◆ **Activity**
Every line of the entries below from the one containing "objetos extraños o" to the one containing "Mejor resistencia a la deformación", both ends included, must be written out exactly. No other line belongs in the answer.

Stored data entries:
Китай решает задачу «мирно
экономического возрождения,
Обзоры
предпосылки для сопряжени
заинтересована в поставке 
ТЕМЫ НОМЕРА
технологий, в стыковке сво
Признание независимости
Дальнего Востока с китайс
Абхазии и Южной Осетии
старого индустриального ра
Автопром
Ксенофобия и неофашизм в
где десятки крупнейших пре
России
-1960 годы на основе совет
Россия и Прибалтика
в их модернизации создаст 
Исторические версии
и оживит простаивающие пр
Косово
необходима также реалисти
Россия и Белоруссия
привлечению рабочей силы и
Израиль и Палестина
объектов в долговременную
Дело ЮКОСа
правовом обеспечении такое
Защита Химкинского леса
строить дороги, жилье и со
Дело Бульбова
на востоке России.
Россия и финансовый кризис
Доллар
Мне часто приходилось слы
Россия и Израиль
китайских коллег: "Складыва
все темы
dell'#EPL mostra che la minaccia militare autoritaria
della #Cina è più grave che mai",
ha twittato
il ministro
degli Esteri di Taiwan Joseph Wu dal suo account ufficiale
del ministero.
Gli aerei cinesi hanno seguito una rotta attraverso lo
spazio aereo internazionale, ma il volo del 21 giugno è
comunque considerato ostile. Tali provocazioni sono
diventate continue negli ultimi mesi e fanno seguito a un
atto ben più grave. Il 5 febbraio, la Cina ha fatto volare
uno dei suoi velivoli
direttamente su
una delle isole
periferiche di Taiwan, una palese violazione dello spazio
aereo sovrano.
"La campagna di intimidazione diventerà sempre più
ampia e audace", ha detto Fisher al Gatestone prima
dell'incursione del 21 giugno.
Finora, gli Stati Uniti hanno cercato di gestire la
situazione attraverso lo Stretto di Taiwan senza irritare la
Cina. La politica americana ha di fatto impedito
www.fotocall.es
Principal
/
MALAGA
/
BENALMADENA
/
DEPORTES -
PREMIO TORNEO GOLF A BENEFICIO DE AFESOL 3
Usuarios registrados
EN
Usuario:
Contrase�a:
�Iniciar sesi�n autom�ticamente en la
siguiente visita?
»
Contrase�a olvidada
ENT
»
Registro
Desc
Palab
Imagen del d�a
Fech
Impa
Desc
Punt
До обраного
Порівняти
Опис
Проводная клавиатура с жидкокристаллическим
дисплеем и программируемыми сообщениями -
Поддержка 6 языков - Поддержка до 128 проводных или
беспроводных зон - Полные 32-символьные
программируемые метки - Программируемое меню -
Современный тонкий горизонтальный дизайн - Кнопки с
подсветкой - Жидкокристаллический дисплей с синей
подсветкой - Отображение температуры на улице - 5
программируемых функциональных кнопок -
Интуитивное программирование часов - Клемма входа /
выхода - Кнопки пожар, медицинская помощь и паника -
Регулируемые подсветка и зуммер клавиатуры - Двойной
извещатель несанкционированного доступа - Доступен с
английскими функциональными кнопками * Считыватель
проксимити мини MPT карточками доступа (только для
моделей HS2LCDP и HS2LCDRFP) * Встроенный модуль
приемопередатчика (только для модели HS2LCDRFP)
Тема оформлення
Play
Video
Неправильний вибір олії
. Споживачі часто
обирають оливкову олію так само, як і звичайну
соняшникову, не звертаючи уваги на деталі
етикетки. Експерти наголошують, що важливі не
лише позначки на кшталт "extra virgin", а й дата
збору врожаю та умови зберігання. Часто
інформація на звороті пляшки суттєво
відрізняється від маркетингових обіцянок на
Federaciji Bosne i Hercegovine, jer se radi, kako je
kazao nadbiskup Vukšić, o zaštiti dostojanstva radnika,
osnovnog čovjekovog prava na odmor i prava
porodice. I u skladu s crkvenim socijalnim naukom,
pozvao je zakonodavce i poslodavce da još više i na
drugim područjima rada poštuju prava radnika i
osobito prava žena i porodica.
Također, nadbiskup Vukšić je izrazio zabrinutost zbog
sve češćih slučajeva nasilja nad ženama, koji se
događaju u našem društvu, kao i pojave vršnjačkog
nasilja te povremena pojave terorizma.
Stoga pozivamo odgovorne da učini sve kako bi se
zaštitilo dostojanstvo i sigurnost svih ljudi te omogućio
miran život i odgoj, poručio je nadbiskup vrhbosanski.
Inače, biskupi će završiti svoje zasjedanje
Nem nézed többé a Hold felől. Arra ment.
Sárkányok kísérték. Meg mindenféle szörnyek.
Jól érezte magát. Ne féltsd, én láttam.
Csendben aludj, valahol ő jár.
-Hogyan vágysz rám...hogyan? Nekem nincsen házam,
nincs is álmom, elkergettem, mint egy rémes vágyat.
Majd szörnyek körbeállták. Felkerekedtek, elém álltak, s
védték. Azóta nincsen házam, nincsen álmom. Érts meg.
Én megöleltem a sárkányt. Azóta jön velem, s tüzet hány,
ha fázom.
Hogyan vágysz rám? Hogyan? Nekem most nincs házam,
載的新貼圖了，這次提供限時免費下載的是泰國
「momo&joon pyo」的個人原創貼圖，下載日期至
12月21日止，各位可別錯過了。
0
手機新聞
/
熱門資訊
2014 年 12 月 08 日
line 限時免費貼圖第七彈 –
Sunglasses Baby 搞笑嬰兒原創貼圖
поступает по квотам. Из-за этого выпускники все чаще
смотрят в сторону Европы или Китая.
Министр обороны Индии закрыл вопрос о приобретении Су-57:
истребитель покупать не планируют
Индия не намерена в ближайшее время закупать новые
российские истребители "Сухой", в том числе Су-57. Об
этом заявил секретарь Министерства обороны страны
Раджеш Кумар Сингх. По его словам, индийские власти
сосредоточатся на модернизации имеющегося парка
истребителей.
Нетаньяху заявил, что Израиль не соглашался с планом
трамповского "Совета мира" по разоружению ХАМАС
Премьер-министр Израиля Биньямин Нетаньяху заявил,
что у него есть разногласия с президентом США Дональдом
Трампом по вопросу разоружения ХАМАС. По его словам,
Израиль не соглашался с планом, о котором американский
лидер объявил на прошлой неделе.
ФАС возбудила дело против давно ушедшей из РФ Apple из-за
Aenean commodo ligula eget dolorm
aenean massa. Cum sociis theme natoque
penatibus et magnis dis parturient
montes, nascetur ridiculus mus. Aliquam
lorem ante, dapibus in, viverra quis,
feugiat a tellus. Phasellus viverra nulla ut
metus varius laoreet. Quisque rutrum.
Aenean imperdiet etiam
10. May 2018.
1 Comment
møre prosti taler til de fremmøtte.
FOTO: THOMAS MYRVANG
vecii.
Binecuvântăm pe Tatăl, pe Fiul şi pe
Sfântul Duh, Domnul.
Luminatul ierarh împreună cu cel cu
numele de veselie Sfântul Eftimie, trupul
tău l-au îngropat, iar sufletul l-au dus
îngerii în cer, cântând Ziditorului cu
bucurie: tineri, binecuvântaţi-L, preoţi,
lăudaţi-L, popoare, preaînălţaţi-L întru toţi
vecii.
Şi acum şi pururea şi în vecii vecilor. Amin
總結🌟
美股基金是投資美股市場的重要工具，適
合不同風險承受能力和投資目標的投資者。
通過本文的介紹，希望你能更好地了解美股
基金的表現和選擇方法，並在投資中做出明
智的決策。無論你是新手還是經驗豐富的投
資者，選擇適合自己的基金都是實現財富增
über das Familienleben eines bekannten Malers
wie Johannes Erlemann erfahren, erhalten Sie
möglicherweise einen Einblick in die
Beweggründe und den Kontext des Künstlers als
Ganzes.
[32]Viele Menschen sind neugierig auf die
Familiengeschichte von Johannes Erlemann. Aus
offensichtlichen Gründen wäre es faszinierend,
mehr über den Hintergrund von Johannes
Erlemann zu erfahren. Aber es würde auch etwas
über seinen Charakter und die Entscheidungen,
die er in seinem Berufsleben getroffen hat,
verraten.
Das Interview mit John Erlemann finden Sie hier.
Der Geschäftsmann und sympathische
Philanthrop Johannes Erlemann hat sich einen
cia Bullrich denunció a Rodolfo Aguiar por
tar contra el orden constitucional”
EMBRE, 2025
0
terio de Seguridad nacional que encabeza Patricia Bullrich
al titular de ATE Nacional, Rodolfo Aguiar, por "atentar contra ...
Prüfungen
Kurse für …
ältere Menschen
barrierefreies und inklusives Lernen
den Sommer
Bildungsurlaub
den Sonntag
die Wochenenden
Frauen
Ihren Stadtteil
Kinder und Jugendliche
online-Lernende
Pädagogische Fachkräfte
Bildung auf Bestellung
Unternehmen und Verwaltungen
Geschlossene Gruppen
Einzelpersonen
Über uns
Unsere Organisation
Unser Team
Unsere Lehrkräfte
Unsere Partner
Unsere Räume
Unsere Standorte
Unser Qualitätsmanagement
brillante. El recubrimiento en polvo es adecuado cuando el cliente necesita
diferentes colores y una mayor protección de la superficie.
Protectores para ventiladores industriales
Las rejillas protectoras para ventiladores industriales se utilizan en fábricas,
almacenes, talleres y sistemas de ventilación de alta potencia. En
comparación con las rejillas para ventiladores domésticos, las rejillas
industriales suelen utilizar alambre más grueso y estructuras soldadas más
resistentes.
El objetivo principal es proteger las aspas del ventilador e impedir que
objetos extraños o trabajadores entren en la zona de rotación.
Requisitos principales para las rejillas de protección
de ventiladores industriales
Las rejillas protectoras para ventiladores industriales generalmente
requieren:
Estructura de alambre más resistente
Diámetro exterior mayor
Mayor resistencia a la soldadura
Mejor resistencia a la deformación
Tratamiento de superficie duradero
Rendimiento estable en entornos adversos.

◆ **Answer**
objetos extraños o trabajadores entren en la zona de rotación.
Requisitos principales para las rejillas de protección
de ventiladores industriales
Las rejillas protectoras para ventiladores industriales generalmente
requieren:
Estructura de alambre más resistente
Diámetro exterior mayor
Mayor resistencia a la soldadura
Mejor resistencia a la deformación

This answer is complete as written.